The entries below are to be returned as written, with all pictures dropped.

Source information section start

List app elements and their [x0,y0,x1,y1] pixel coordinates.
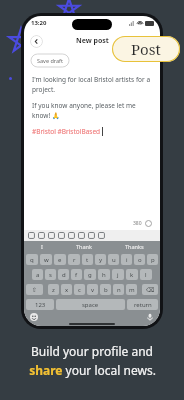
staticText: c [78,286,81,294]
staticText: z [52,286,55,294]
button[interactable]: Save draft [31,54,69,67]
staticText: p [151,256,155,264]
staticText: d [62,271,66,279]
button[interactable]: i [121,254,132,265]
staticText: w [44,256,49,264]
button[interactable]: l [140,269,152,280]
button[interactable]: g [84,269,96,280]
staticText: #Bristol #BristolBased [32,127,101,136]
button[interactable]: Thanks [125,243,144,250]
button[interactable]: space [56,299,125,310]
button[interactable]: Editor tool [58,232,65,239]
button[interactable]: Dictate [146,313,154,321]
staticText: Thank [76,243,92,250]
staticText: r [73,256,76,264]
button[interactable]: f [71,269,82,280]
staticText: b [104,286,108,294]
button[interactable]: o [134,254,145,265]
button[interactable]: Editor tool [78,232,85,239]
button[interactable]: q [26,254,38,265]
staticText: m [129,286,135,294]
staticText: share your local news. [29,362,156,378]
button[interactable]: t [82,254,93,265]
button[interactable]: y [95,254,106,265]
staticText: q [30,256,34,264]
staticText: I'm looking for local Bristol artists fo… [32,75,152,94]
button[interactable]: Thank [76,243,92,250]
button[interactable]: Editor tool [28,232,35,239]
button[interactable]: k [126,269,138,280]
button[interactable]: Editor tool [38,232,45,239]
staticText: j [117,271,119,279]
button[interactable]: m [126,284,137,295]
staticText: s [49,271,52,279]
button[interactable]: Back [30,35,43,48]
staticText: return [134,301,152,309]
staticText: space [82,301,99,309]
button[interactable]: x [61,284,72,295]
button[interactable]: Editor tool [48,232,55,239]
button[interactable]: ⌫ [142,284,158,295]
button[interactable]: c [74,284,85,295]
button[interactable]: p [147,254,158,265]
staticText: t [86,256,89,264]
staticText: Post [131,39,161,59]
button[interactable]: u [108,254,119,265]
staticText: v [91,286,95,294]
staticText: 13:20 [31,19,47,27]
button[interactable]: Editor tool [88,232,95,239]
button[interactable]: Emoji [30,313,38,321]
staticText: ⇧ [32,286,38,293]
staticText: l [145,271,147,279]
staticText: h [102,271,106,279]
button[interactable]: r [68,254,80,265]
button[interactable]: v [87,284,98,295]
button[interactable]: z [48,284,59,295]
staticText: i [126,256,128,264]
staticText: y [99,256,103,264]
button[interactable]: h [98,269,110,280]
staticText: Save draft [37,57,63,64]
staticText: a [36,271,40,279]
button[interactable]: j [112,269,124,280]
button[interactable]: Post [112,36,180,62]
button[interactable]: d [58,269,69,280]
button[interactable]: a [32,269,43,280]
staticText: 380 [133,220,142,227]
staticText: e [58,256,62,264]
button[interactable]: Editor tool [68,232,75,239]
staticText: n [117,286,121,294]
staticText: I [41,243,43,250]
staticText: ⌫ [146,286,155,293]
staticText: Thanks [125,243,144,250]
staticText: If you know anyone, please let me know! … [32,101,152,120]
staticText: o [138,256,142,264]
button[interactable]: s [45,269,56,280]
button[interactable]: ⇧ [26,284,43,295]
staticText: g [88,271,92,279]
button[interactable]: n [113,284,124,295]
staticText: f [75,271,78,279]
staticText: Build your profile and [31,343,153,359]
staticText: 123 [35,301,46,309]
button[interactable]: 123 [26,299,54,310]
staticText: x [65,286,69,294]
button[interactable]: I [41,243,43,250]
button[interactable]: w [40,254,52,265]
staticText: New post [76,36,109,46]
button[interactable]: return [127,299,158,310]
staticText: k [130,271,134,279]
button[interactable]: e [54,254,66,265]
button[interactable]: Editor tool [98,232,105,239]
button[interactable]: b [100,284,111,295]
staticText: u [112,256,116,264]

Source information section end

■ Answer to this exercise
List app elements and their [x0,y0,x1,y1] pixel coordinates.
staticText: c [78,286,81,294]
staticText: z [52,286,55,294]
button[interactable]: Save draft [31,54,69,67]
staticText: p [151,256,155,264]
staticText: d [62,271,66,279]
button[interactable]: i [121,254,132,265]
staticText: w [44,256,49,264]
button[interactable]: l [140,269,152,280]
button[interactable]: g [84,269,96,280]
staticText: #Bristol #BristolBased [32,127,101,136]
button[interactable]: Thanks [125,243,144,250]
button[interactable]: space [56,299,125,310]
button[interactable]: Editor tool [58,232,65,239]
button[interactable]: Dictate [146,313,154,321]
staticText: Thank [76,243,92,250]
staticText: r [73,256,76,264]
button[interactable]: f [71,269,82,280]
staticText: b [104,286,108,294]
button[interactable]: o [134,254,145,265]
button[interactable]: Editor tool [78,232,85,239]
button[interactable]: q [26,254,38,265]
staticText: m [129,286,135,294]
staticText: share your local news. [29,362,156,378]
button[interactable]: t [82,254,93,265]
button[interactable]: y [95,254,106,265]
staticText: q [30,256,34,264]
staticText: I'm looking for local Bristol artists fo… [32,75,152,94]
button[interactable]: Thank [76,243,92,250]
button[interactable]: Editor tool [28,232,35,239]
button[interactable]: k [126,269,138,280]
button[interactable]: Editor tool [38,232,45,239]
staticText: j [117,271,119,279]
button[interactable]: m [126,284,137,295]
staticText: s [49,271,52,279]
button[interactable]: Back [30,35,43,48]
staticText: return [134,301,152,309]
staticText: space [82,301,99,309]
button[interactable]: x [61,284,72,295]
button[interactable]: Editor tool [48,232,55,239]
button[interactable]: ⌫ [142,284,158,295]
button[interactable]: c [74,284,85,295]
button[interactable]: p [147,254,158,265]
staticText: t [86,256,89,264]
staticText: Post [131,39,161,59]
button[interactable]: u [108,254,119,265]
staticText: v [91,286,95,294]
staticText: 13:20 [31,19,47,27]
button[interactable]: Editor tool [88,232,95,239]
button[interactable]: Emoji [30,313,38,321]
staticText: ⇧ [32,286,38,293]
staticText: l [145,271,147,279]
staticText: h [102,271,106,279]
button[interactable]: r [68,254,80,265]
button[interactable]: v [87,284,98,295]
button[interactable]: z [48,284,59,295]
staticText: i [126,256,128,264]
staticText: y [99,256,103,264]
button[interactable]: h [98,269,110,280]
staticText: Save draft [37,57,63,64]
staticText: a [36,271,40,279]
button[interactable]: j [112,269,124,280]
button[interactable]: Post [112,36,180,62]
button[interactable]: d [58,269,69,280]
button[interactable]: a [32,269,43,280]
staticText: 380 [133,220,142,227]
staticText: e [58,256,62,264]
button[interactable]: Editor tool [68,232,75,239]
staticText: n [117,286,121,294]
staticText: I [41,243,43,250]
staticText: ⌫ [146,286,155,293]
staticText: Thanks [125,243,144,250]
staticText: If you know anyone, please let me know! … [32,101,152,120]
staticText: o [138,256,142,264]
button[interactable]: s [45,269,56,280]
button[interactable]: ⇧ [26,284,43,295]
staticText: g [88,271,92,279]
button[interactable]: n [113,284,124,295]
staticText: f [75,271,78,279]
staticText: Build your profile and [31,343,153,359]
staticText: 123 [35,301,46,309]
button[interactable]: 123 [26,299,54,310]
staticText: x [65,286,69,294]
button[interactable]: I [41,243,43,250]
button[interactable]: w [40,254,52,265]
staticText: New post [76,36,109,46]
button[interactable]: return [127,299,158,310]
staticText: k [130,271,134,279]
button[interactable]: e [54,254,66,265]
button[interactable]: Editor tool [98,232,105,239]
button[interactable]: b [100,284,111,295]
staticText: u [112,256,116,264]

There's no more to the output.